The variety of automotive displays continues. This is a 1933 Chrysler Imperial Roadster. Love that maroon trim! This auto was powered by an in-line 8 cylinder engine that produced 132 HP. Only 155 Imperials were produced in 1933 and of those, only 9 roadsters were built…of which only 6 exist. When new, this automobile cost $3,295.
The Great Depression hit all of the major automobile companies hard. High-end models suffered the most. Of course this was the year that Chrysler built 2 new series of Imperials with the “Custom Line” designation. These were the most expensive series of Chrysler automobiles that year. It featured a silent 3-speed transmission and that long cowl-less hood as well as a coincidental starter and accelerator…both being accomplished with the same pedal
In an earlier post, this airplane was visible in a photo of a Cord Automobile. So why is the airplane in the Museum?

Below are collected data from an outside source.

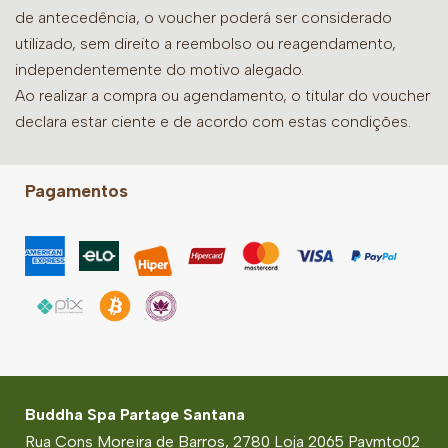
de antecedência, o voucher poderá ser considerado
utilizado, sem direito a reembolso ou reagendamento,
independentemente do motivo alegado.
Ao realizar a compra ou agendamento, o titular do voucher
declara estar ciente e de acordo com estas condições.
Pagamentos
Buddha Spa Partage Santana
Rua Cons Moreira de Barros, 2780 Loja 2065 Pavmto02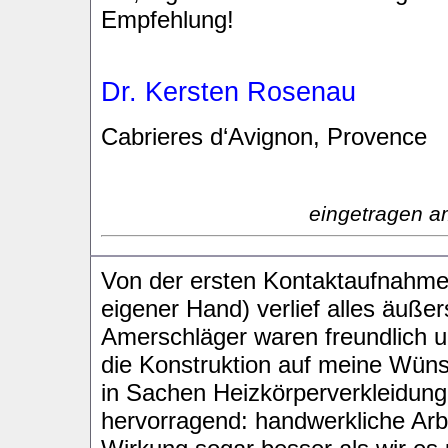
Empfehlung!
Dr. Kersten Rosenau
Cabrieres d‘Avignon, Provence
eingetragen a
Von der ersten Kontaktaufnahme
eigener Hand) verlief alles äuß
Amerschläger waren freundlich u
die Konstruktion auf meine Wüns
in Sachen Heizkörperverkleidung 
hervorragend: handwerkliche Arbe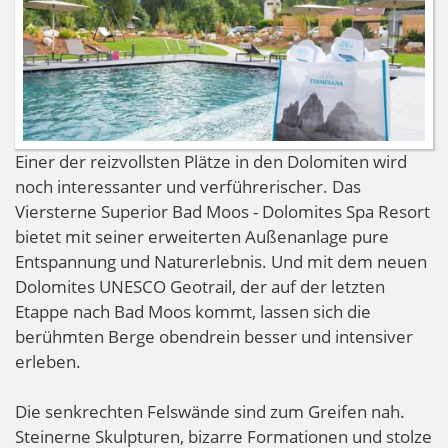
Einer der reizvollsten Plätze in den Dolomiten wird
noch interessanter und verführerischer. Das
Viersterne Superior Bad Moos - Dolomites Spa Resort
bietet mit seiner erweiterten Außenanlage pure
Entspannung und Naturerlebnis. Und mit dem neuen
Dolomites UNESCO Geotrail, der auf der letzten
Etappe nach Bad Moos kommt, lassen sich die
berühmten Berge obendrein besser und intensiver
erleben.
Die senkrechten Felswände sind zum Greifen nah.
Steinerne Skulpturen, bizarre Formationen und stolze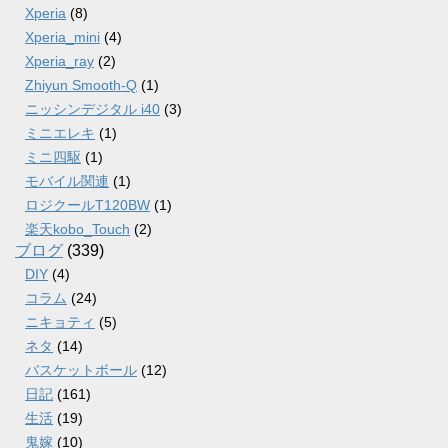
Xperia
(8)
Xperia_mini
(4)
Xperia_ray
(2)
Zhiyun Smooth-Q
(1)
ニッシンデジタル i40
(3)
ミニエレキ
(1)
ミニ四駆
(1)
モバイル関連
(1)
ロジクールT120BW
(1)
楽天kobo_Touch
(2)
ブログ
(339)
DIY
(4)
コラム
(24)
ニキョティ
(5)
ネタ
(14)
バスケットボール
(12)
日記
(161)
生活
(19)
鬼嫁
(10)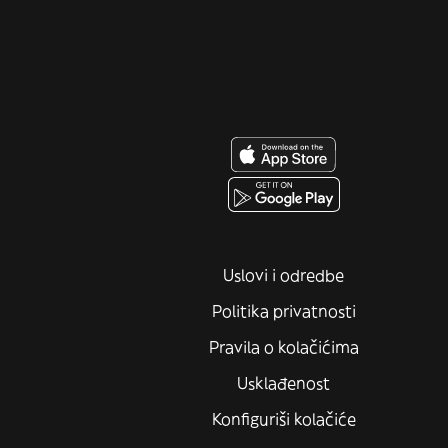
Uslovi i odredbe
Politika privatnosti
Pravila o kolačićima
Usklađenost
Konfiguriši kolačiće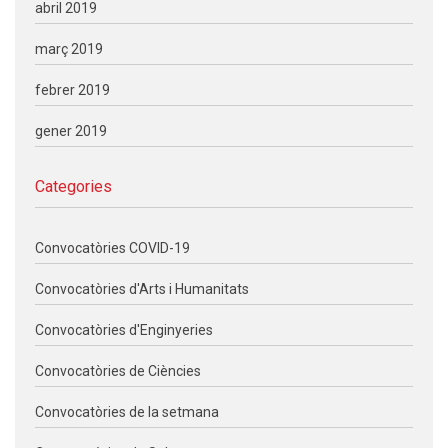
abril 2019
març 2019
febrer 2019
gener 2019
Categories
Convocatòries COVID-19
Convocatòries d'Arts i Humanitats
Convocatòries d'Enginyeries
Convocatòries de Ciències
Convocatòries de la setmana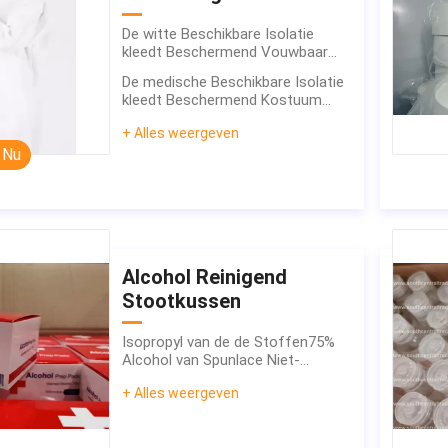
De witte Beschikbare Isolatie
kleedt Beschermend Vouwbaar
Draagbaar Goedgekeurd Ce
De medische Beschikbare Isolatie
kleedt Beschermend Kostuum
met Band Hoge Effciency
+ Alles weergeven
 Nu
Alcohol Reinigend
Stootkussen
Isopropyl van de de Stoffen75%
Alcohol van Spunlace Niet-
geweven Reinigende Stootkussen
+ Alles weergeven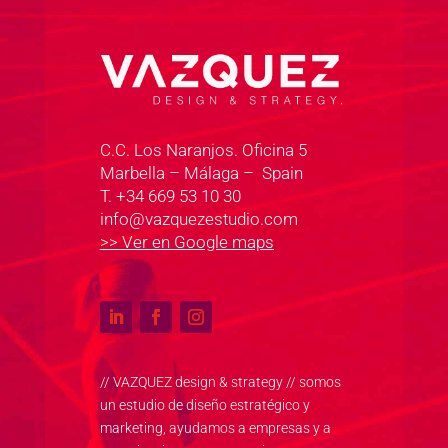
C.C. Los Naranjos. Oficina 5
Marbella – Málaga – Spain
T. +34 669 53 10 30
info@vazquezestudio.com
>> Ver en Google maps
// VAZQUEZ design & strategy // somos
un estudio de diseño estratégico y
marketing, ayudamos a empresas y a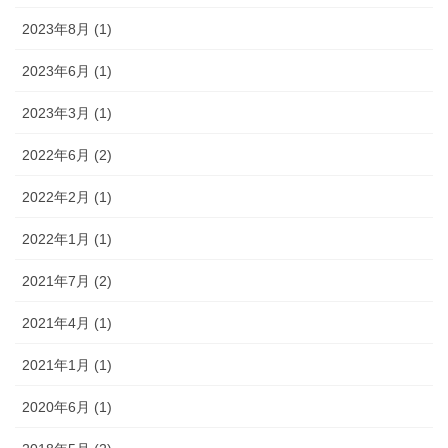
2023年8月 (1)
2023年6月 (1)
2023年3月 (1)
2022年6月 (2)
2022年2月 (1)
2022年1月 (1)
2021年7月 (2)
2021年4月 (1)
2021年1月 (1)
2020年6月 (1)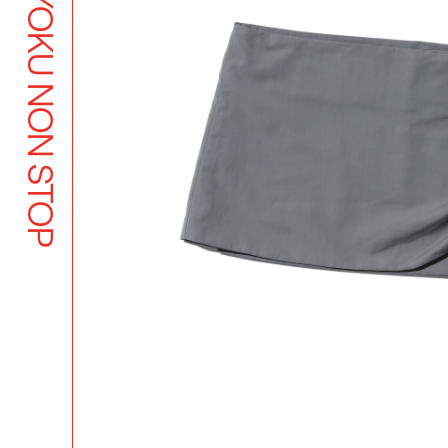
BUTSUYOKU NON STOP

The airplane was built by the Stinson Aircraft Company of Dayton Ohio. The company was founded by Eddie Stinson in 1920. Automotive mogul E.L. Cord acquired 60% of Stinson Aircraft’s stock in 1929…and that cash infusion allowed Eddie Stenson to offer 6 different models of his airplanes in 1930. Among them was the Stinson 600 Trimotor, a 10 passenger aircraft used by many early airlines.
The airplane on display is a 1946 Stinson V-77 Gullwing. Actually, these airplanes were built for military use during WWII as utility aircraft and especially by the Army Air Corp for training. After the war, they were sold as surplus as the V-77 Gullwing.
Incidentally, Eddie Stinson was killed when the plane he was flying crashed on a golf course in Chicago. At that time, he was the world’s most experienced pilot with more than 16,000 flight hour logged.
We both love Auburn, Cord and Duesenberg automobiles. However, we also love Packard automobiles! This is a 1938-39 Packard Twelve Convertible Victoria with V-12 engine developing 175 HP. It has 4-wheel hydraulic brakes. These cars set the standard for refinement, class and distinction. This particular car is a 59,000 mile original that has only been repainted once in 1995, and it is still sporting its original Chinese red paint color. It has only had 4 owners.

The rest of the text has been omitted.